Warhammer Vermintide 2, Left For Dead 1/2 or Borderlands 2 for FPS coop. Dead
Space 3 if you don't mind a few scares. Ark is decent for PvE coop.

Portal 2 for puzzles. Rocket League for sporty action (albeit coop vs other
people). Throw in Factorio for building.

Path of Exile/Diablo 3/Torchlight 2 for ARPG. StarCraft 2 for RTS.

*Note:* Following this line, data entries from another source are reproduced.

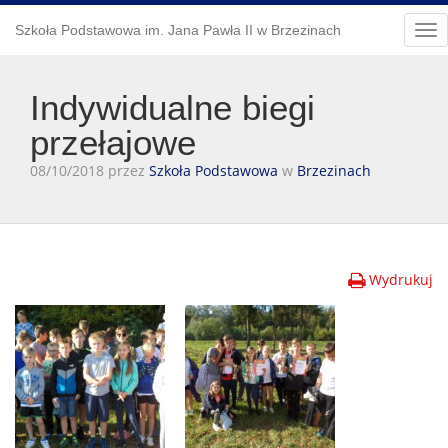
Szkoła Podstawowa im. Jana Pawła II w Brzezinach
Tog
nav
Indywidualne biegi
przełajowe
08/10/2018 przez
Szkoła Podstawowa
w
Brzezinach
Wydrukuj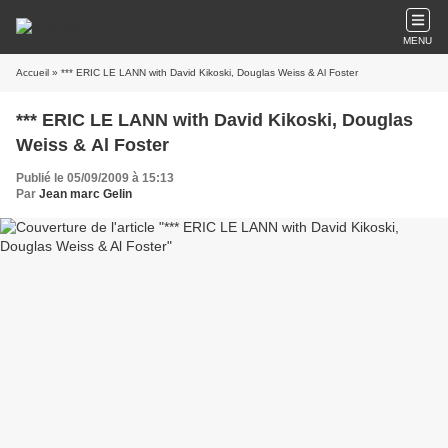
MENU
Accueil
» *** ERIC LE LANN with David Kikoski, Douglas Weiss & Al Foster
*** ERIC LE LANN with David Kikoski, Douglas
Weiss & Al Foster
Publié le 05/09/2009 à 15:13
Par
Jean marc Gelin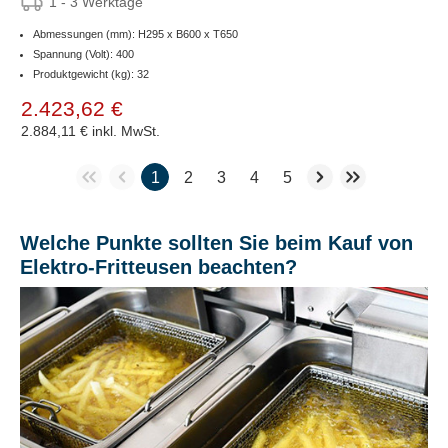
1 - 3 Werktage
Abmessungen (mm): H295 x B600 x T650
Spannung (Volt): 400
Produktgewicht (kg): 32
2.423,62 €
2.884,11 €
inkl. MwSt.
1
2
3
4
5
Welche Punkte sollten Sie beim Kauf von
Elektro-Fritteusen beachten?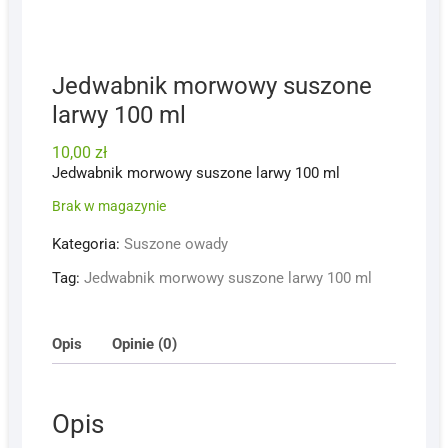
Jedwabnik morwowy suszone
larwy 100 ml
10,00
zł
Jedwabnik morwowy suszone larwy 100 ml
Brak w magazynie
Kategoria:
Suszone owady
Tag:
Jedwabnik morwowy suszone larwy 100 ml
Opis
Opinie (0)
Opis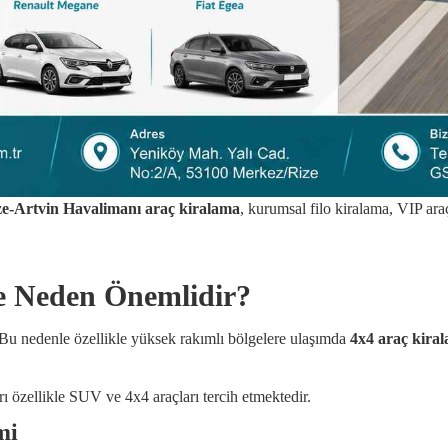
ze-Artvin Havalimanı araç kiralama
, kurumsal filo kiralama, VIP ar
e Neden Önemlidir?
. Bu nedenle özellikle yüksek rakımlı bölgelere ulaşımda
4x4 araç kira
rı özellikle SUV ve 4x4 araçları tercih etmektedir.
mi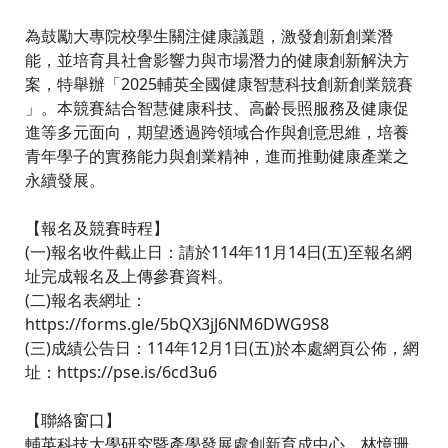
為鼓勵大專院校學生關注健康議題，激發創新創業潛
能，並培育具社會影響力與市場潛力的健康創新解決方
案，特舉辦「2025輔英全國健康智慧科技創新創業競賽
」。本競賽結合智慧健康科技、高齡長照服務及健康促
進等多元面向，期望透過跨領域合作與創意思維，培養
青年學子的實務能力與創業精神，進而推動健康產業之
永續發展。
【報名及競賽時程】
(一)報名收件截止日：請於114年11月14日(五)至報名網
址完成報名及上傳參賽資料。
(二)報名表網址：
https://forms.gle/5bQX3jJ6NM6DWG9S8
(三)成績公告日：114年12月1日(五)於本處網頁公佈，網
址：https://pse.is/6cd3u6
【聯絡窗口】
輔英科技大學研究暨產學發展處創新育成中心，林憶珊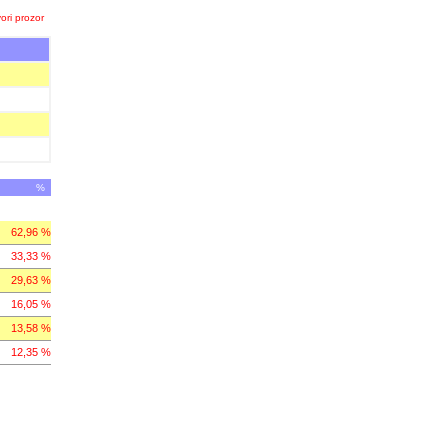
ori prozor
%
62,96 %
33,33 %
29,63 %
16,05 %
13,58 %
12,35 %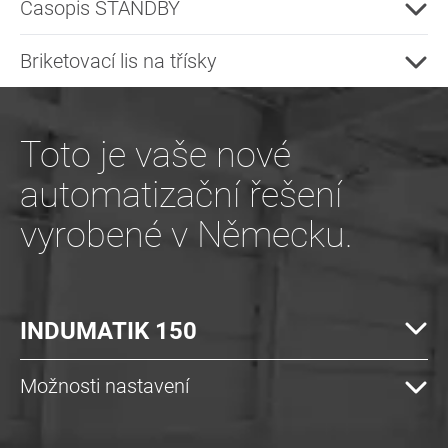
Časopis STANDBY
Briketovací lis na třísky
Toto je vaše nové
automatizační řešení
vyrobené v Německu.
INDUMATIK 150
Možnosti nastavení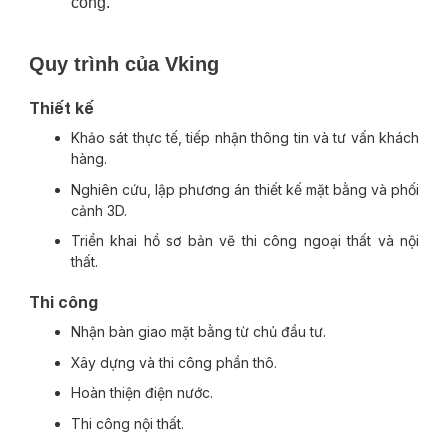
công.
Quy trình của Vking
Thiết kế
Khảo sát thực tế, tiếp nhận thông tin và tư vấn khách
hàng.
Nghiên cứu, lập phương án thiết kế mặt bằng và phối
cảnh 3D.
Triển khai hồ sơ bản vẽ thi công ngoại thất và nội
thất.
Thi công
Nhận bàn giao mặt bằng từ chủ đầu tư.
Xây dựng và thi công phần thô.
Hoàn thiện điện nước.
Thi công nội thất.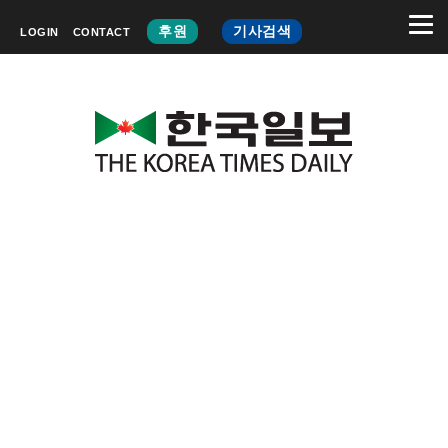
후원
기사검색
LOGIN
CONTACT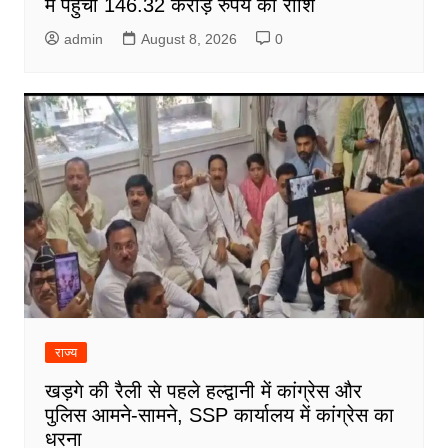
में पहुंची 146.32 करोड़ रुपये की राशि
admin
August 8, 2026
0
राज्य
खड़गे की रैली से पहले हल्द्वानी में कांग्रेस और
पुलिस आमने-सामने, SSP कार्यालय में कांग्रेस का
धरना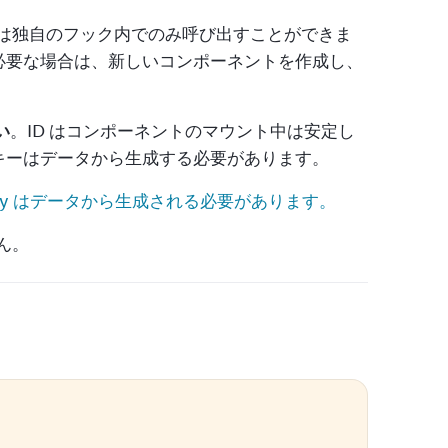
は独自のフック内でのみ呼び出すことができま
必要な場合は、新しいコンポーネントを作成し、
い
。ID はコンポーネントのマウント中は安定し
キーはデータから生成する必要があります。
ey はデータから生成される必要があります。
ん。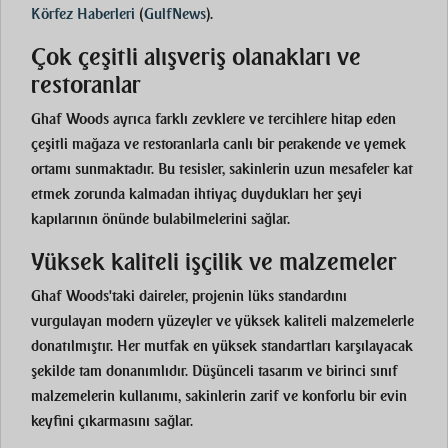
Körfez Haberleri
(
GulfNews
)
.
Çok çeşitli alışveriş olanakları ve
restoranlar
Ghaf Woods ayrıca farklı zevklere ve tercihlere hitap eden
çeşitli mağaza ve restoranlarla canlı bir perakende ve yemek
ortamı sunmaktadır. Bu tesisler, sakinlerin uzun mesafeler kat
etmek zorunda kalmadan ihtiyaç duydukları her şeyi
kapılarının önünde bulabilmelerini sağlar.
Yüksek kaliteli işçilik ve malzemeler
Ghaf Woods'taki daireler, projenin lüks standardını
vurgulayan modern yüzeyler ve yüksek kaliteli malzemelerle
donatılmıştır. Her mutfak en yüksek standartları karşılayacak
şekilde tam donanımlıdır. Düşünceli tasarım ve birinci sınıf
malzemelerin kullanımı, sakinlerin zarif ve konforlu bir evin
keyfini çıkarmasını sağlar.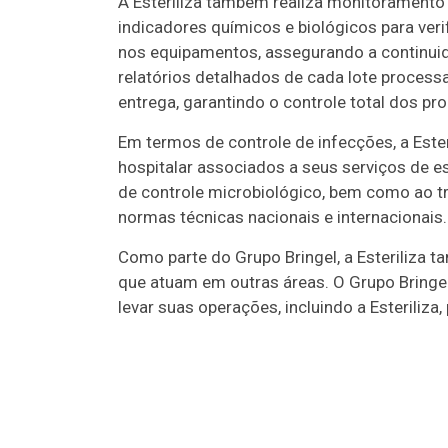
A Esteriliza também realiza monitoramento 
indicadores químicos e biológicos para ver
nos equipamentos, assegurando a continui
relatórios detalhados de cada lote processa
entrega, garantindo o controle total dos pro
Em termos de controle de infecções, a Ester
hospitalar associados a seus serviços de es
de controle microbiológico, bem como ao 
normas técnicas nacionais e internacionais.
Como parte do Grupo Bringel, a Esteriliza 
que atuam em outras áreas. O Grupo Bringel
levar suas operações, incluindo a Esteriliza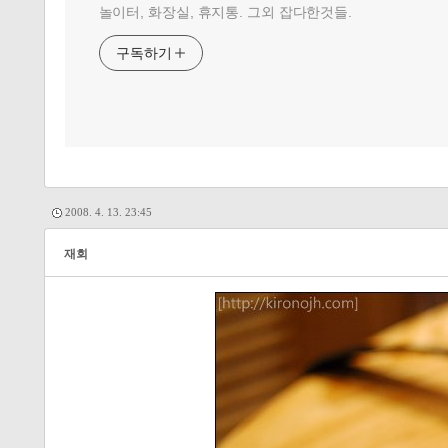
놀이터, 화장실, 휴지통. 그외 잡다한것들.
구독하기
2008. 4. 13. 23:45
재회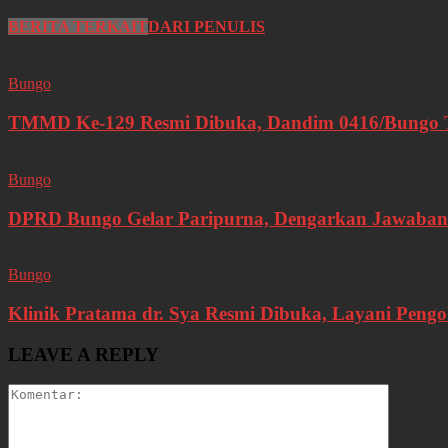
BERITA TERKAIT
DARI PENULIS
Bungo
TMMD Ke-129 Resmi Dibuka, Dandim 0416/Bungo Te
Bungo
DPRD Bungo Gelar Paripurna, Dengarkan Jawaban
Bungo
Klinik Pratama dr. Sya Resmi Dibuka, Layani Pen
LEAVE A REPLY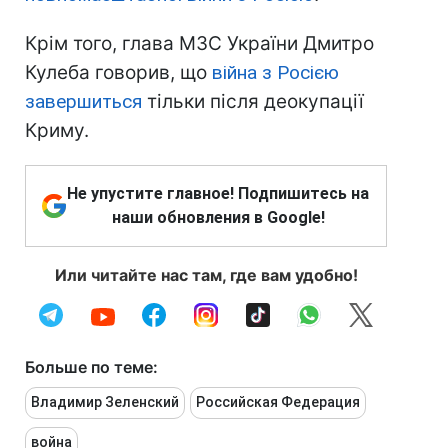
Крім того, глава МЗС України Дмитро
Кулеба говорив, що
війна з Росією
завершиться
тільки після деокупації
Криму.
Не упустите главное! Подпишитесь на
наши обновления в Google!
Или читайте нас там, где вам удобно!
Больше по теме:
Владимир Зеленский
Российская Федерация
война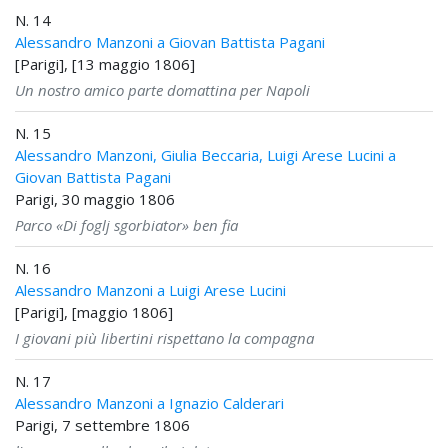
N. 14
Alessandro Manzoni a Giovan Battista Pagani
[Parigi], [13 maggio 1806]
Un nostro amico parte domattina per Napoli
N. 15
Alessandro Manzoni, Giulia Beccaria, Luigi Arese Lucini a
Giovan Battista Pagani
Parigi, 30 maggio 1806
Parco «Di foglj sgorbiator» ben fia
N. 16
Alessandro Manzoni a Luigi Arese Lucini
[Parigi], [maggio 1806]
I giovani più libertini rispettano la compagna
N. 17
Alessandro Manzoni a Ignazio Calderari
Parigi, 7 settembre 1806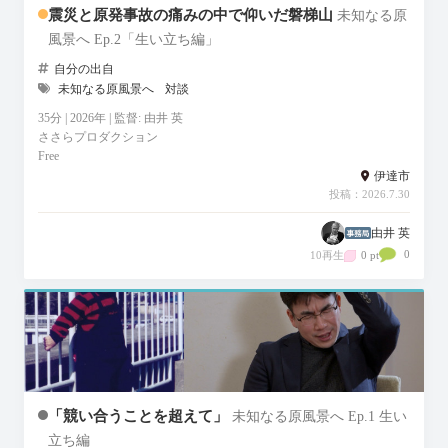
震災と原発事故の痛みの中で仰いだ磐梯山
未知なる原
風景へ Ep.2「生い立ち編」
自分の出自
未知なる原風景へ
対談
35分 | 2026年 | 監督: 由井 英
ささらプロダクション
Free
伊達市
投稿：2026.7.30
由井 英
0
10再生
0 pt
「競い合うことを超えて」
未知なる原風景へ Ep.1 生い
立ち編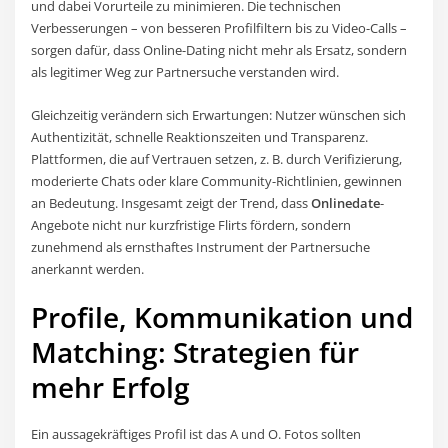
und dabei Vorurteile zu minimieren. Die technischen
Verbesserungen – von besseren Profilfiltern bis zu Video-Calls –
sorgen dafür, dass Online-Dating nicht mehr als Ersatz, sondern
als legitimer Weg zur Partnersuche verstanden wird.
Gleichzeitig verändern sich Erwartungen: Nutzer wünschen sich
Authentizität, schnelle Reaktionszeiten und Transparenz.
Plattformen, die auf Vertrauen setzen, z. B. durch Verifizierung,
moderierte Chats oder klare Community-Richtlinien, gewinnen
an Bedeutung. Insgesamt zeigt der Trend, dass
Onlinedate
-
Angebote nicht nur kurzfristige Flirts fördern, sondern
zunehmend als ernsthaftes Instrument der Partnersuche
anerkannt werden.
Profile, Kommunikation und
Matching: Strategien für
mehr Erfolg
Ein aussagekräftiges Profil ist das A und O. Fotos sollten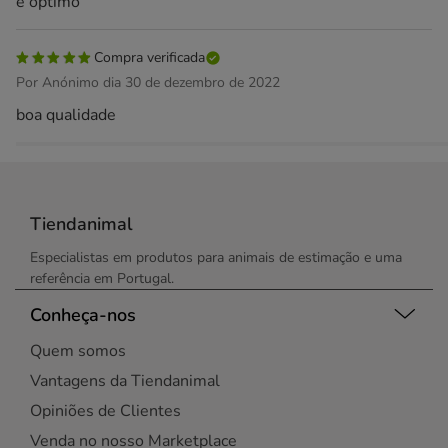
é óptimo
Compra verificada
Por Anónimo dia 30 de dezembro de 2022
boa qualidade
Tiendanimal
Especialistas em produtos para animais de estimação e uma
referência em Portugal.
Conheça-nos
Quem somos
Vantagens da Tiendanimal
Opiniões de Clientes
Venda no nosso Marketplace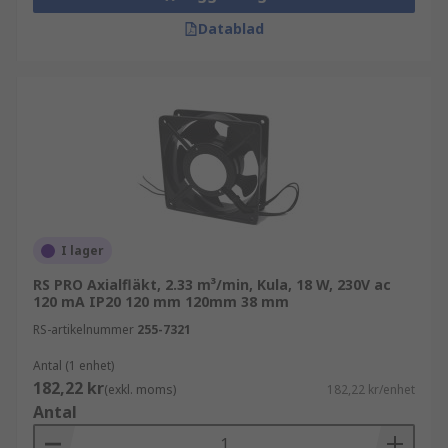
Datablad
I lager
RS PRO Axialfläkt, 2.33 m³/min, Kula, 18 W, 230V ac
120 mA IP20 120 mm 120mm 38 mm
RS-artikelnummer
255-7321
Antal (1 enhet)
182,22 kr
(exkl. moms)
182,22 kr/enhet
Antal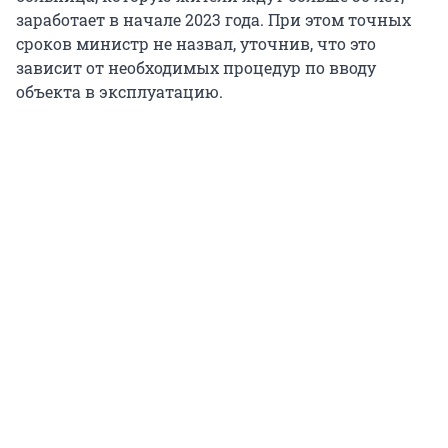
заработает в начале 2023 года. При этом точных
сроков министр не назвал, уточнив, что это
зависит от необходимых процедур по вводу
объекта в эксплуатацию.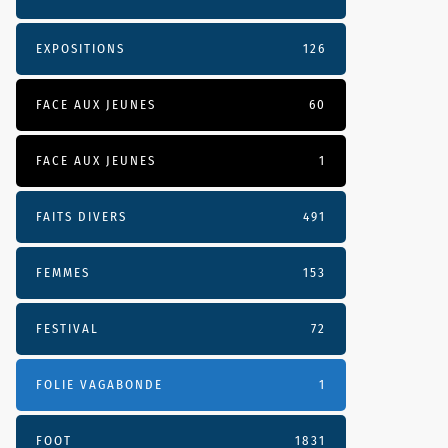
EXPOSITIONS
126
FACE AUX JEUNES
60
FACE AUX JEUNES
1
FAITS DIVERS
491
FEMMES
153
FESTIVAL
72
FOLIE VAGABONDE
1
FOOT
1831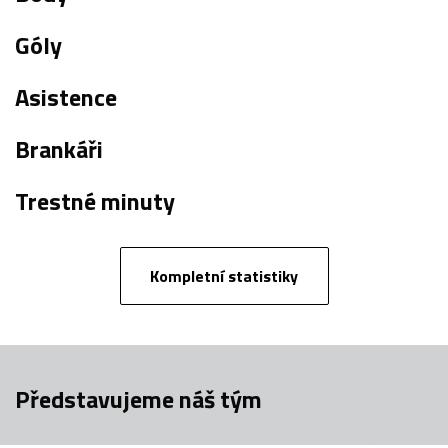
Góly
Asistence
Brankáři
Trestné minuty
Kompletní statistiky
Představujeme náš tým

But overall I'm with you, I feel all games can be enhanced with coop.

------
SimonSword91
> In Minecraft, the imaginary worlds my son dreams up are expressed and
> realized in a virtual environment multiple people can occupy and affect
> together. When he tells me the floor is lava, I look down and notice that
> the floor is indeed made of burning lava, fatal on contact. In response, I
> construct a bridge.

I always wondered about my nephews fascination for minecraft. This is probably
one of the main reasons.

------
ggm
A friend makes elaborate Minecraft worlds with his five yo daughter and it
echoes what is here.

But there is another darker Minecraft world he operates with entire subspecies
of Minecraft being chained helplessly in dark towers making lava derived net
worth in a very Faustian "it's just a machine" life. Even their bodies when
done with plummet into trains, to be taken for subsequent processing. We do
talk about this. Will he introduce his daughter to mechanized entity-farming?
How will he vocalise the stages? "This is where the bodies are taken to be
turned into chicken food for the egg factory..."

------
roel_v
What age is ok to start Minecraft with? Can you do couch coop with it? I have
a steam link and some couch coop games but it doesn't work very well for my 5
and 7 year olds. (Steam link and steam conrollers are really finicky to set
up, too). Should I just get a ps4 or xbox?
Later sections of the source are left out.